(Beginning of SOURCE DATA)

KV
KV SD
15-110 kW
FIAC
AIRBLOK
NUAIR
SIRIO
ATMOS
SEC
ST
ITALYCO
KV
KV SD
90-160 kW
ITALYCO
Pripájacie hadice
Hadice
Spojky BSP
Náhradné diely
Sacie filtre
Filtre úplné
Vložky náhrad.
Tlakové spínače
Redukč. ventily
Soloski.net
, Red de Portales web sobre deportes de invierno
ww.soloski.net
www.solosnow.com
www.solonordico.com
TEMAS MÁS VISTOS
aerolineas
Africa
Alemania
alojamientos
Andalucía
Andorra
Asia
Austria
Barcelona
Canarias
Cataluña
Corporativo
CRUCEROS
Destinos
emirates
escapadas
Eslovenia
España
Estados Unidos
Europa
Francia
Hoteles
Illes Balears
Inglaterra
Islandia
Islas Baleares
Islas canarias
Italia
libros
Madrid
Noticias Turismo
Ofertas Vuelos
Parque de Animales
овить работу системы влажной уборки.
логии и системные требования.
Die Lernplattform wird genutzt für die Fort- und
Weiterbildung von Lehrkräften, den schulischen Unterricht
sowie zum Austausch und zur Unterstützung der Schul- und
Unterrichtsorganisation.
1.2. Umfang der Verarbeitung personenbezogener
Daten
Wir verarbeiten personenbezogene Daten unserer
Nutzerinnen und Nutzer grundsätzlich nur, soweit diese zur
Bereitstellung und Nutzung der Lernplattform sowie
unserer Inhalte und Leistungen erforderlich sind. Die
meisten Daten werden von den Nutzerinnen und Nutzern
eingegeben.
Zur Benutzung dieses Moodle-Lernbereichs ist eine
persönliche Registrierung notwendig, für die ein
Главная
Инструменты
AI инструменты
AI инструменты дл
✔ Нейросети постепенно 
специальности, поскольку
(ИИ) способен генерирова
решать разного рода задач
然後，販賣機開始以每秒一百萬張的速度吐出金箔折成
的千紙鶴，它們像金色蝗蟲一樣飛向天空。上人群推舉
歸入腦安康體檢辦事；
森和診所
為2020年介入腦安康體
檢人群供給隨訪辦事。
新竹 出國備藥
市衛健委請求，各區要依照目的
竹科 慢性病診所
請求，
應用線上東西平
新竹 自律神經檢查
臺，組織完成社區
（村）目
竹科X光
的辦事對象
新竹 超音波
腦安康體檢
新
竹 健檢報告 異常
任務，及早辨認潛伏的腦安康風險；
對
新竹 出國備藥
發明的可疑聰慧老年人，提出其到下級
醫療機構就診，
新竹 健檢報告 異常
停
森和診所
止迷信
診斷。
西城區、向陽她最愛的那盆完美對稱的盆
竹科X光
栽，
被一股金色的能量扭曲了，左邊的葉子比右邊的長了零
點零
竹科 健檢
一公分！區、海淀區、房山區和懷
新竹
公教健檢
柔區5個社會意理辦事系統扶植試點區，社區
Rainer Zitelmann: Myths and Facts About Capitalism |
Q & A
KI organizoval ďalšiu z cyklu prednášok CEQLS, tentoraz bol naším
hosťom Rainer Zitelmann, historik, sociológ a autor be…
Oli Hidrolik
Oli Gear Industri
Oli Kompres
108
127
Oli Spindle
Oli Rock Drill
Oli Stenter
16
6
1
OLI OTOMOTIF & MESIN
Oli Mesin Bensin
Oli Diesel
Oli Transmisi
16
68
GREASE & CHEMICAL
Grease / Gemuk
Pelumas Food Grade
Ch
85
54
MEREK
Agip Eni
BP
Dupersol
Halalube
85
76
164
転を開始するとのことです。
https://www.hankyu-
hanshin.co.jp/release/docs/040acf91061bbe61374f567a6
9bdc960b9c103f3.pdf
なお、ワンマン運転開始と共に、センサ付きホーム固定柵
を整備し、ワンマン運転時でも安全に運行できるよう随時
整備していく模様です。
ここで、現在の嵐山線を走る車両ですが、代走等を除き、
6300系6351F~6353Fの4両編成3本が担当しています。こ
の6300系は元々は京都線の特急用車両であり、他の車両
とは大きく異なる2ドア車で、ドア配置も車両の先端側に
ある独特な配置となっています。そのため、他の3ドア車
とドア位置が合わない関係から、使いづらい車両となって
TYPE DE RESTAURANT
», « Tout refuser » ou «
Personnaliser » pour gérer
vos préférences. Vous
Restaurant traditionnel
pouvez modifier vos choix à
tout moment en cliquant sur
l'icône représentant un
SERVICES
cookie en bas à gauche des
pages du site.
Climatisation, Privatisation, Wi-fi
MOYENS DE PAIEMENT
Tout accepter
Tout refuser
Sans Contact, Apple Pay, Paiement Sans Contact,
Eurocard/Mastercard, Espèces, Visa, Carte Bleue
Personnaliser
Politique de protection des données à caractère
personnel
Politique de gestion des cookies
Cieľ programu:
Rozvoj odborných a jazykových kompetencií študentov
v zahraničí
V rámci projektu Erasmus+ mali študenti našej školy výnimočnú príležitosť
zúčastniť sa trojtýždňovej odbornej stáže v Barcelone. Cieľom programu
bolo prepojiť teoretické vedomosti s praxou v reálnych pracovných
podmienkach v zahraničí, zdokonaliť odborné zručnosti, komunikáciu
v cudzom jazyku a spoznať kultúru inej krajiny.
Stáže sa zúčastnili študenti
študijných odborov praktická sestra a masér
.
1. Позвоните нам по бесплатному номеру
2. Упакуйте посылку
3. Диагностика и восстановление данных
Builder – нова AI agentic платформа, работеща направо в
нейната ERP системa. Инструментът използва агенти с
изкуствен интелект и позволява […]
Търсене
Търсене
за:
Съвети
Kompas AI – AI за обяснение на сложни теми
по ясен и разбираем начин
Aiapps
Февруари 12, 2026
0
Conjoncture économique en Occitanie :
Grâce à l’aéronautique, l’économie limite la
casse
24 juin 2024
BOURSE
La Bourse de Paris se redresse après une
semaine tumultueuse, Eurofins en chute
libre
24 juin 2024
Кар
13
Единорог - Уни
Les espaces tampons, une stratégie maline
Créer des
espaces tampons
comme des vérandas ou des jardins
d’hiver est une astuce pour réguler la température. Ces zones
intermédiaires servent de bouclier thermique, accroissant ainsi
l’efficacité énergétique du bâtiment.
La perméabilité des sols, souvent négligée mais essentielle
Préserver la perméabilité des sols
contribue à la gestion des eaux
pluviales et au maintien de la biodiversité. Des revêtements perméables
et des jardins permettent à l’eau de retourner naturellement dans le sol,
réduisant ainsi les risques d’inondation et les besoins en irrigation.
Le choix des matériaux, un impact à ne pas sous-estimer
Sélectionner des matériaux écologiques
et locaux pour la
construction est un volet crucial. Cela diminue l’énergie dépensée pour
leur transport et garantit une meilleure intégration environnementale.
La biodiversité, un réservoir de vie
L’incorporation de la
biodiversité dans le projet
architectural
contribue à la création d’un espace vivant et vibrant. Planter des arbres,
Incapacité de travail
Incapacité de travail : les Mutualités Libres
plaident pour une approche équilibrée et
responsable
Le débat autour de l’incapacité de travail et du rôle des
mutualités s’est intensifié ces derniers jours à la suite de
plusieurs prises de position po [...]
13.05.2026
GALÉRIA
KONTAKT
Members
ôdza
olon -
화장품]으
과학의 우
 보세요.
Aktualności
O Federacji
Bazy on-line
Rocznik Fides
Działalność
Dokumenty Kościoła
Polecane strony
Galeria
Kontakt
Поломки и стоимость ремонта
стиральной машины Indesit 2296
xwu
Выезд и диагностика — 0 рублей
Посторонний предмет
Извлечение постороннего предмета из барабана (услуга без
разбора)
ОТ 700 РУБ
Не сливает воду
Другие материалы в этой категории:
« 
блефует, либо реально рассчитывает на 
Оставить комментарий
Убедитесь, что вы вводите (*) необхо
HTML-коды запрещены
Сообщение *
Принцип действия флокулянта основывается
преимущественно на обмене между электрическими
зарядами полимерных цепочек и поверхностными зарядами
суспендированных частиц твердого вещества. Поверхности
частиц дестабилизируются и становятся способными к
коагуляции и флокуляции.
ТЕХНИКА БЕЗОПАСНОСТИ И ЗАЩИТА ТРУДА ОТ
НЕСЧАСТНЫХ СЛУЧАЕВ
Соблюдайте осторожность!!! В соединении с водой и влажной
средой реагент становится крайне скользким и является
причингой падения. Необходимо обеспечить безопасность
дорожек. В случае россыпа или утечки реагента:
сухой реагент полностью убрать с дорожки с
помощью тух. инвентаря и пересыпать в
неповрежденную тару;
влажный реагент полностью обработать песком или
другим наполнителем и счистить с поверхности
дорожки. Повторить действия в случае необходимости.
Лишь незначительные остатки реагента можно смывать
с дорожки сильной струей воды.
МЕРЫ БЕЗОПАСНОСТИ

(End of SOURCE DATA)

Lines with "sols" in the records above: copy every one of them.

La perméabilité des sols, souvent négligée mais essentielle
Préserver la perméabilité des sols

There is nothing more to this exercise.